Ağlayan bir çocuk mu? Evet evet o benim. Yalnız bir kadın mı şu geçen? O da benim. Peki ya şu berduşa ne demeli? Ah o da ben. İti kopuğu, şerefsizi, gururlusu, çoluğu çocuğu, geleni gideni, seveni sevmeyeni, uçanı kaçanı... Hepsi biraz ben, biraz da benden. 

20 Haziran 2010 Pazar

Hani ben bazen müzik dinliyorum, gitar çalıyorum, türkü söylüyorum, göğe bakarak yürüyorum, ana avrat küfrediyorum, bazen susuyorum, bir şeyler okuyorum, bir şeyler yazıyorum, ellerim titrerken bazen deriiin bir nefes alıyorum ve o nefes boğazımda duruyor ya bazen... İşte o anlar ben hep aynı şeyi hatırlayıp düşünüyorum. Neyi biliyor musun?

Söylemem...

30 Mayıs 2010 Pazar

Ben ben ah var ya ben..

Ben ki hala uslanmamış, içi yanar. Yanmayı geçtim su arayacağına ateşini harlar.

20 Mayıs 2010 Perşembe

Elimden Gelen Bu

Elimden gelen bu ben iki kişiyim
Çoğalmak neyse ne azalmak zor
Birisi seni her an bırakıp gittiğim
Öbürü kan gibi tutulmuş seviyor
Ağzındaki acı alnındaki çizgiyim
Gözlerine kirli bir bulut getirdim
Hiçbir sevinç aydınlığı onu silemiyor

Elimden gelen bu ben iki kişiyim
Birisi kapadığın kapılardan gitmiyor
Yağmur yağmaksa o güneş açmaksa o
Bir yerin üşüse onun sıcaklığı
Öbürü en içten çağrını işitmiyor
Alıp tutmaksa o basıp gitmekse o
Bakışları kıyısız deniz uzaklığı

Elimden gelen bu ben iki kişiyim
İkisi birden çıkmaya uğraşıyor
Bilmem ki hangisinden nasıl vazgeçeyim
Birisi yeni baştan serüvene başlamış
Öbürü silahında son mermiyi sıkıyor
Çoğalmak neyse ne azalmak zor

...der Atilla İlhan.

31 Mart 2010 Çarşamba

Öyle güzelsin ki...

20 Ocak 2010 Çarşamba

Susuyorum!..

10 Ocak 2010 Pazar

Hi!

Ooo selamlar efenim! Nasılsınız? Uğruyorum ben arada gizliden gizliden de pek karalamadım şuncadır. Valla iyiyim ben de nolsun. Okuldu cuttu cıttı güzel güzel. Kilo almak özellikle çok hoş yani sorma! Tatil dönüşü fitnısa yazılcam şööyle biraz sportif olcam. Güzel olur. İyidir spor yapmak. Valla sen sor ben söyleyeyim. Baya şey oluyor hayatımda. Baya derken en son 23 Ekim'de yazı eklediğime göre o zamandan bu yana pek çok ekşın yaşadım. Şimdi yazmak zor gelir hatırlamak da. Genel olarak güzel güzel yaşıyorum. Yiyorum genellikle. :) Oo Tabii ki müzik dinliyorum deli misin! Müzik de yapıyorum bazı. Kitap falan okuyorum.

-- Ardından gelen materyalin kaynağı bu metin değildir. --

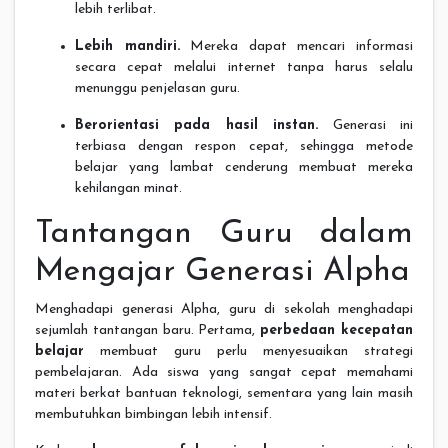
lebih terlibat.
Lebih mandiri.
Mereka dapat mencari informasi
secara cepat melalui internet tanpa harus selalu
menunggu penjelasan guru.
Berorientasi pada hasil instan.
Generasi ini
terbiasa dengan respon cepat, sehingga metode
belajar yang lambat cenderung membuat mereka
kehilangan minat.
Tantangan Guru dalam
Mengajar Generasi Alpha
Menghadapi generasi Alpha, guru di sekolah menghadapi
sejumlah tantangan baru. Pertama,
perbedaan kecepatan
belajar
membuat guru perlu menyesuaikan strategi
pembelajaran. Ada siswa yang sangat cepat memahami
materi berkat bantuan teknologi, sementara yang lain masih
membutuhkan bimbingan lebih intensif.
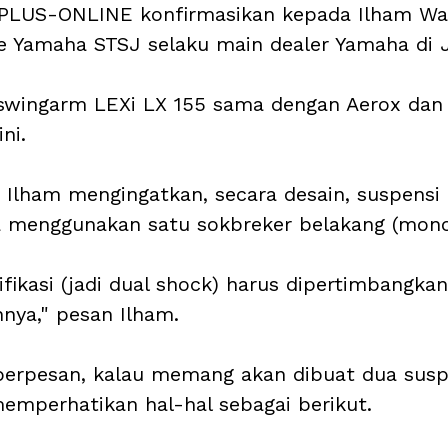
TOPLUS-ONLINE konfirmasikan kepada Ilham Wa
e Yamaha STSJ selaku main dealer Yamaha di 
 swingarm LEXi LX 155 sama dengan Aerox dan
ni.
Ilham mengingatkan, secara desain, suspensi 
a menggunakan satu sokbreker belakang (mono
fikasi (jadi dual shock) harus dipertimbangkan
nnya," pesan Ilham.
berpesan, kalau memang akan dibuat dua suspe
emperhatikan hal-hal sebagai berikut.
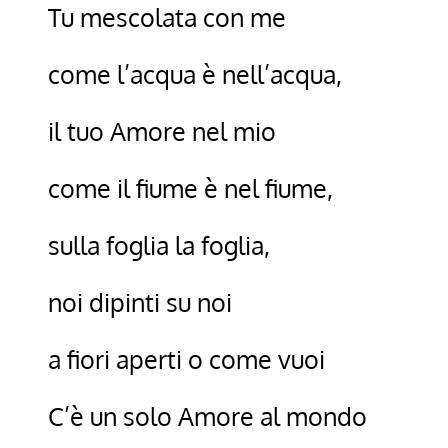
Tu mescolata con me
come l’acqua è nell’acqua,
il tuo Amore nel mio
come il fiume è nel fiume,
sulla foglia la foglia,
noi dipinti su noi
a fiori aperti o come vuoi
C’è un solo Amore al mondo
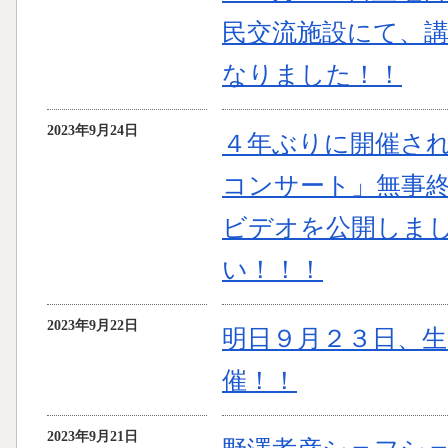
民交流施設にて、
なりました！！
2023年9月24日
４年ぶりに開催さ
コンサート」無事
ビデオを公開しま
い！！！
2023年9月22日
明日９月２３日、
催！！
2023年9月21日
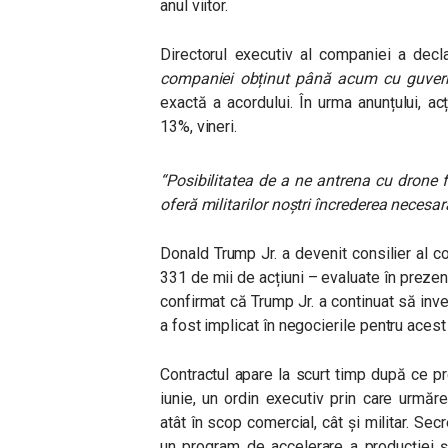
anul viitor.
Directorul executiv al companiei a decl
companiei obținut până acum cu guver
exactă a acordului. În urma anunțului, a
13%, vineri.
“Posibilitatea de a ne antrena cu drone fia
oferă militarilor noștri încrederea necesar
Donald Trump Jr. a devenit consilier al 
331 de mii de acțiuni – evaluate în prezen
confirmat că Trump Jr. a continuat să inv
a fost implicat în negocierile pentru acest
Contractul apare la scurt timp după ce 
iunie, un ordin executiv prin care urmăr
atât în scop comercial, cât și militar. Sec
un program de accelerare a producției și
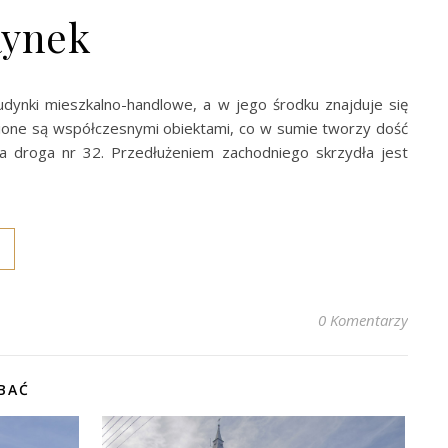
Rynek
dynki mieszkalno-handlowe, a w jego środku znajduje się
ione są współczesnymi obiektami, co w sumie tworzy dość
a droga nr 32. Przedłużeniem zachodniego skrzydła jest
0 Komentarzy
BAĆ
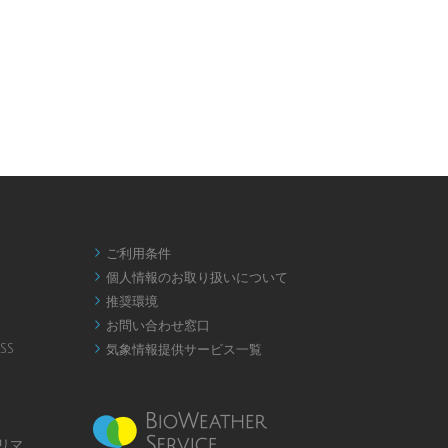
ご利用条件

個人情報のお取り扱いについて

推奨環境

お問い合わせ窓口

SS
気象情報提供サービス一覧

リマ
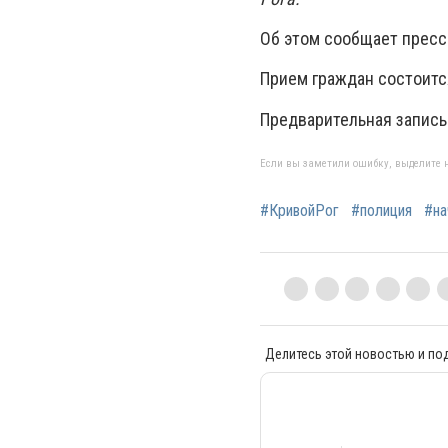
Об этом сообщает пресс
Прием граждан состоится
Предварительная запись 
Если вы заметили ошибку, выделите н
#КривойРог
#полиция
#на
Делитесь этой новостью и по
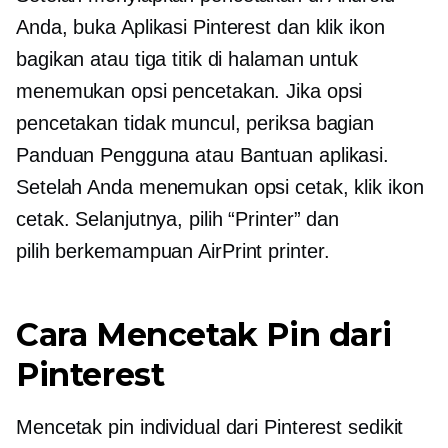
Anda, buka Aplikasi Pinterest dan klik ikon
bagikan atau tiga titik di halaman untuk
menemukan opsi pencetakan. Jika opsi
pencetakan tidak muncul, periksa bagian
Panduan Pengguna atau Bantuan aplikasi.
Setelah Anda menemukan opsi cetak, klik ikon
cetak. Selanjutnya, pilih “Printer” dan
pilih
berkemampuan AirPrint
printer.
Cara Mencetak Pin dari
Pinterest
Mencetak pin individual dari Pinterest sedikit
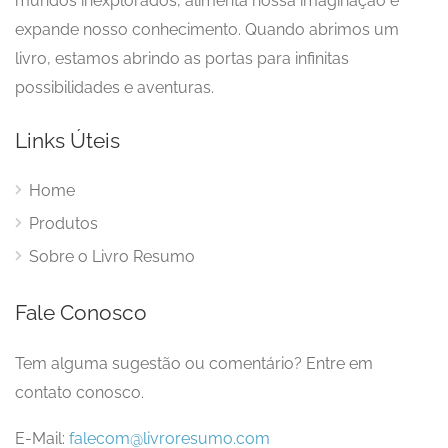
mundos inexplorados, alimenta nossa imaginação e
expande nosso conhecimento. Quando abrimos um
livro, estamos abrindo as portas para infinitas
possibilidades e aventuras.
Links Úteis
Home
Produtos
Sobre o Livro Resumo
Fale Conosco
Tem alguma sugestão ou comentário? Entre em
contato conosco.
E-Mail:
falecom@livroresumo.com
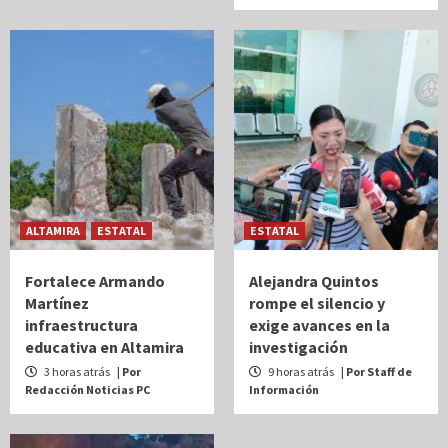
ALTAMIRA
ESTATAL
ESTATAL
Fortalece Armando
Alejandra Quintos
Martínez
rompe el silencio y
infraestructura
exige avances en la
educativa en Altamira
investigación
3 horas atrás
| Por
9 horas atrás
| Por Staff de
Redacción Noticias PC
Información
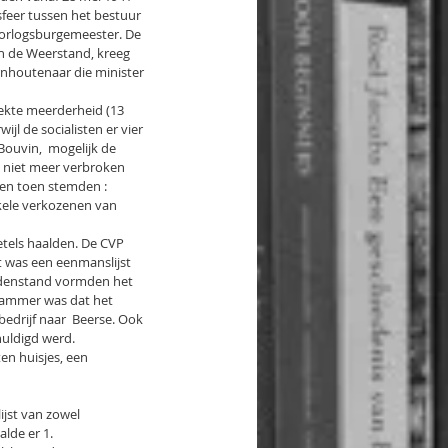
feer tussen het bestuur 
orlogsburgemeester. De 
n de Weerstand, kreeg 
rnhoutenaar die minister 
ekte meerderheid (13 
jl de socialisten er vier 
ouvin,  mogelijk de 
t niet meer verbroken 
sen toen stemden : 
kele verkozenen van 
etels haalden. De CVP 
it was een eenmanslijst 
ddenstand vormden het 
 Jammer was dat het 
drijf naar  Beerse. Ook 
huldigd werd.
n huisjes, een 
ijst van zowel 
lde er 1. 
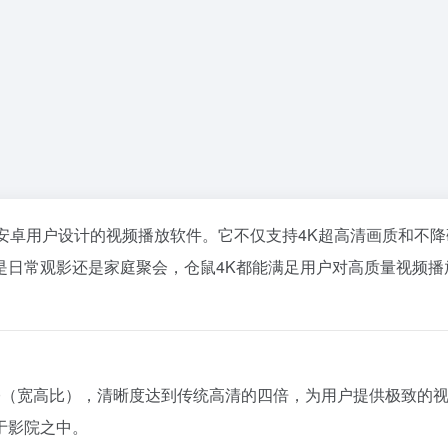
验的安卓用户设计的视频播放软件。它不仅支持4K超高清画质和不
是日常观影还是家庭聚会，仓鼠4K都能满足用户对高质量视频播
2160（宽高比），清晰度达到传统高清的四倍，为用户提供极致
于影院之中。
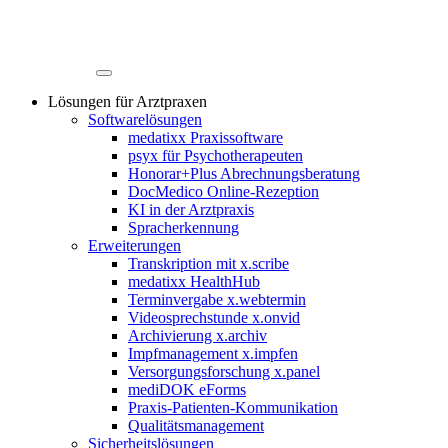
Lösungen für Arztpraxen
Softwarelösungen
medatixx Praxissoftware
psyx für Psychotherapeuten
Honorar+Plus Abrechnungsberatung
DocMedico Online-Rezeption
KI in der Arztpraxis
Spracherkennung
Erweiterungen
Transkription mit x.scribe
medatixx HealthHub
Terminvergabe x.webtermin
Videosprechstunde x.onvid
Archivierung x.archiv
Impfmanagement x.impfen
Versorgungsforschung x.panel
mediDOK eForms
Praxis-Patienten-Kommunikation
Qualitätsmanagement
Sicherheitslösungen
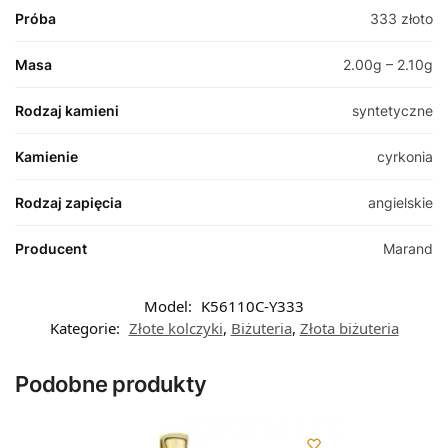
Próba
333 złoto
Masa
2.00g – 2.10g
Rodzaj kamieni
syntetyczne
Kamienie
cyrkonia
Rodzaj zapięcia
angielskie
Producent
Marand
Model:
K56110C-Y333
Kategorie:
Złote kolczyki
,
Biżuteria
,
Złota biżuteria
Podobne produkty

Haa aklıma gelmişken yau bu Avatar bomba filmmiş. 3 boyutlu izledim 12.5 lira bayılıp. Ama değdi. Fragmanlarda Şrek vardı. Ordaki kedi var ya turuncu kilo almış bana benzettim valla. Elemanlar iyi iş çıkarmış. Öpüyorum ellerinden. Senin de. Haydin görüşürük.